TXA improves functional recovery after SCI. a The open field score (BMS) was determined at each time point after SCI (TXA: n = 15, heparin: n = 14, control: n = 15). b, c The results of the footprint analyses (red, forepaws; green, hindpaws) and the grid walk test at 6 weeks after SCI (TXA: n = 15, heparin: n = 14, control: n = 15). d Bottom and lateral view in overground walking in MotoRater®. e A schematic illustration of the hindpaw landmarks (lateral view). f The definition of the direction of movement, paw rotation and stride width in overground walking (bottom view). gi The results of MotoRater® measurement based on the definitions of df. j The kinetic parameters of MotoRater® measurement during swimming. Blue dot indicates the iliac crest. Yellow circle around the tail indicates a floating ring to increase buoyancy. k Quantification of ankle ROM in both overground walking and swimming. (TXA: n = 15, heparin: n = 14, control: n = 15). The swimming analysis showed greater sensitivity in detecting the improvement of the ROM than the overground walking analysis. Scale bars, 1 cm (d). *p < 0.05, two-way repeated-measures analysis of variance (ANOVA) with the Tukey-Kramer post-hoc test (a) and Dunnett’s test (c, gi) in comparison to control mice. Wilcoxon rank-sum test between overground walking and swimming (#) and Dunnett’s test in comparison to control mice (black star) (k); n.s. not significant. Error bars indicate the SEM

Statistical analyses

Statistical evaluations were performed with Wilcoxon’s rank-sum test. An ANOVA with the Tukey-Kramer post-hoc test was used for multiple comparisons between groups. P values of < 0.05 were considered to indicate statistical significance. In graphs, data are presented as the mean ± SEM. All statistical analyses were performed using the JMP software program (version 12; SAS Institute, Cary, NC, USA).

Results

The influence of the intralesional RBC volume on the SCI pathology

To elucidate the influence of intralesional bleeding on the spinal cord injury (SCI) pathology, we first assessed the spatiotemporal change in the red blood cells (RBCs) in the lesions.

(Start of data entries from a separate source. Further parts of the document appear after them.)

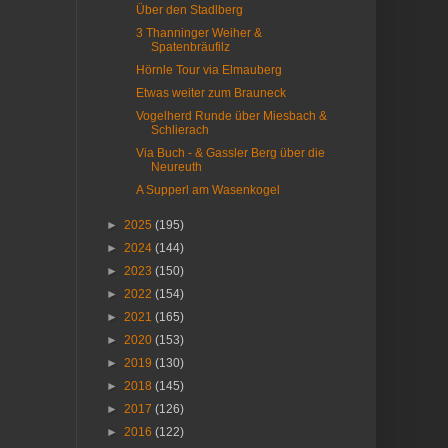
Über den Stadlberg
3 Thanninger Weiher &
Spatenbräufilz
Hörnle Tour via Elmauberg
Etwas weiter zum Brauneck
Vogelherd Runde über Miesbach &
Schlierach
Via Buch - & Gassler Berg über die
Neureuth
A Supperl am Wasenkogel
►
2025
(195)
►
2024
(144)
►
2023
(150)
►
2022
(154)
►
2021
(165)
►
2020
(153)
►
2019
(130)
►
2018
(145)
►
2017
(126)
►
2016
(122)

Both macroscopically and quantitatively, we revealed that the intralesional RBC volume dramatically increased, reaching a peak at 1 day post-injury (dpi). Prolonged RBCs extravasation followed until the 7 dpi (Fig. 1a, b). Thus, we focused on 1 dpi as the most significant time point regarding the influence of intralesional bleeding in our model of contusion SCI.

Fig. 1.

Fig. 1

The intralesional bleeding volume is associated with the severity of demyelination after SCI. a The temporal macroscopic appearance of intralesional bleeding after SCI. b The time-course of the intralesional RBC volume after SCI (n = 4 at each time point). c IHC staining of sagittal sections of the injured spinal cord of sham-, saline-, TXA-, or heparin-treated mice at 1 dpi. * indicates the lesion epicenter. Intralesional RBCs are stained with TER119 (red). The insets at the bottom show representative bright field images of the each injured spinal cord. d The intralesional RBC volume (left Y axis: bar graph) and the intralesional hemorrhage area (right Y axis: dot graph) of the each injured spinal cord at 1 dpi (n = 8 in each group). e LFB staining of axial sections of each injured spinal cord from 1 mm rostral to 1 mm caudal to the lesion epicenter at 7 dpi. f LFB-positive spared myelin of (e) was quantified based on the LFB staining ratio (n = 6 in each group). Scale bars, 1 mm (a, e) and 500 μm (c).*p < 0.05, Dunnett’s test in comparison to sham mice (0 dpi) (b) and to saline-treated control mice (d), and one-way analysis of variance (ANOVA) with a Tukey-Kramer post-hoc test (f); n.s., not significant. Error bars indicate the SEM

We next investigated whether or not tranexamic acid (TXA) could reduce the intralesional bleeding and alter the following pathology. When we administered TXA immediately after SCI, the intralesional RBC volume and bleeding area at 1 dpi were significantly reduced in comparison to the saline-treated control mice (Fig. 1c, d). In contrast to the hemostatic drug TXA, we pharmacologically developed the hemorrhagic SCI mice by administration of heparin sodium (heparin), one of the popular anti-coagulant drugs. In the heparin-treated mice, the intralesional RBC volume and the bleeding area were significantly increased in comparison to those in the saline-treated control mice at 1 dpi (Fig. 1c, d).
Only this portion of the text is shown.